Because of the Iraqi airmen's inexperience in public health standards, the State College, Pa., native deployed from Elmendorf AFB, Alaska, knew the public health standards needed to be enforced.

"Because these guys don't have any training on food service facility inspections, they were missing a lot of things," she said, referring to food preparation regulations. "They knew little about what they were looking at; they didn't know what kinds of questions to ask."

Sergeant Swanger said she took essential items from the U.S. Food Code, which is what Air Force Public Health offices use when inspecting U.S. and AAFES food service facilities, removed culturally sensitive material, and created a training program for the airmen.

At the old Iraqi Air Force dining facility, she showed Iraqi medical technicians how to recognize problems that occurred in food management.

"I would have them show me what's wrong there; what's wrong with the bags of rice being stored and what to look for while inspecting canned goods," she said. "We went step-by-step using the new critical food list."

Sergeant Swanger partnered with a 506th Expeditionary Medical Squadron public health official to allow the Iraqi medical technicians into the kitchens of AAFES food facilities for on-the-job training.
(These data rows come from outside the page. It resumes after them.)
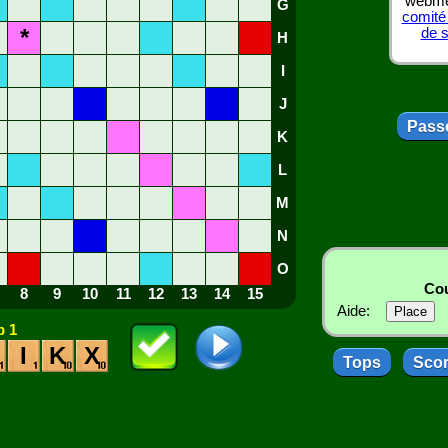
webmes
G
comité
*
de 
H
I
J
Passe
K
L
M
N
O
Cou
8
9
10
11
12
13
14
15
Aide:
 1
I
K
X
Tops
Sco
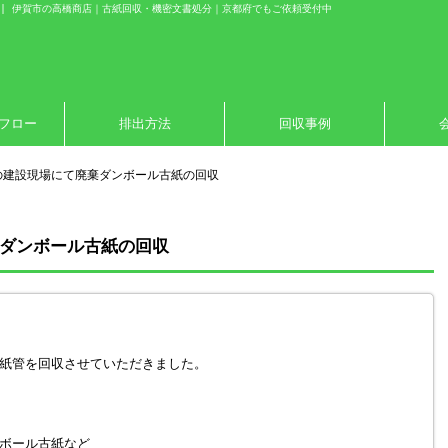
| 伊賀市の高橋商店｜古紙回収・機密文書処分｜京都府でもご依頼受付中
フロー
排出方法
回収事例
の建設現場にて廃棄ダンボール古紙の回収
ダンボール古紙の回収
紙管を回収させていただきました。
ボール古紙など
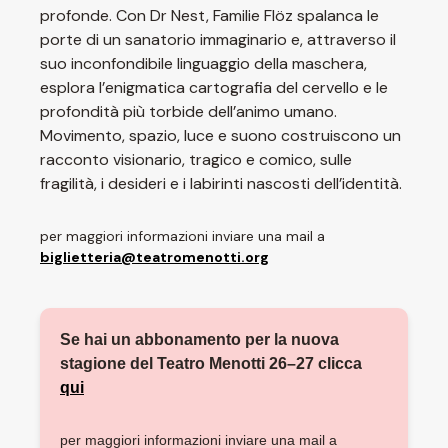
profonde. Con Dr Nest, Familie Flöz spalanca le
porte di un sanatorio immaginario e, attraverso il
suo inconfondibile linguaggio della maschera,
esplora l’enigmatica cartografia del cervello e le
profondità più torbide dell’animo umano.
Movimento, spazio, luce e suono costruiscono un
racconto visionario, tragico e comico, sulle
fragilità, i desideri e i labirinti nascosti dell’identità.
per maggiori informazioni inviare una mail a
biglietteria@teatromenotti.org
Se hai un abbonamento per la nuova
stagione del Teatro Menotti 26–27 clicca
qui
per maggiori informazioni inviare una mail a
"This training gives them a visual point of reference for what a facility is supposed to look like," she said.

Sergeant Swanger reviewed some of the essential procedures in the training environment: safe temperatures for hot and cold food; parts per million for a bleach sanitizing solution; and how food and kitchen equipment should be cleaned and stored.
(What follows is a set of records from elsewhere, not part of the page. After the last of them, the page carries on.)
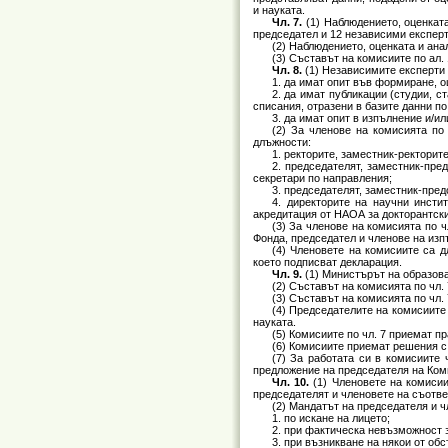
и науката.
Чл. 7.
(1) Наблюдението, оценкат
председател и 12 независими експерт
(2) Наблюдението, оценката и ана
(3) Съставът на комисиите по ал.
Чл. 8.
(1) Независимите експерти 
1. да имат опит във формиране, о
2. да имат публикации (студии, 
списания, отразени в базите данни по чл
3. да имат опит в изпълнение и/и
(2) За членове на комисията по
длъжности:
1. ректорите, заместник-ректорит
2. председателят, заместник-пре
секретари по направления;
3. председателят, заместник-пред
4. директорите на научни инсти
акредитация от НАОА за докторантски 
(3) За членове на комисията по ч
Фонда, председател и членове на изп
(4) Членовете на комисиите са 
което подписват декларация.
Чл. 9.
(1) Министърът на образова
(2) Съставът на комисията по чл. 7
(3) Съставът на комисията по чл. 7
(4) Председателите на комисиите 
науката.
(5) Комисиите по чл. 7 приемат п
(6) Комисиите приемат решения с 
(7) За работата си в комисиите
предложение на председателя на Коми
Чл. 10.
(1) Членовете на комисии
председателят и членовете на съотве
(2) Мандатът на председателя и ч
1. по искане на лицето;
2. при фактическа невъзможност з
3. при възникване на някои от обст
She said she thinks her training program is a small piece of a much larger picture in public health, but it is essential for the well-being of the Iraqi air force. Without the program, a lapse in proper food preparation could yield deadly results.

Sergeant Swanger said people can contract a wide variety food borne illnesses such as hepatitis, typhoid and cholera from food if they aren't careful. "Any kind of fecal, oral and transmittable diseases like salmonella can occur when people aren't properly trained."

Sergeant Swanger said these types of food-borne illnesses have a direct impact on troop strength.

"If you are in a military organization, everyone eats from one food service facility and there's an outbreak of typhoid, you can easily have a lot of people down," she said. "They are no longer able to complete their mission."

She told the Iraqi airmen that three things have saved more human lives and prevented more suffering than antibiotics and surgeries: clean water, clean food and immunizations.

This food program helps with that cause, she said. "In the history of human warfare, more people have died from diseases than combat injuries."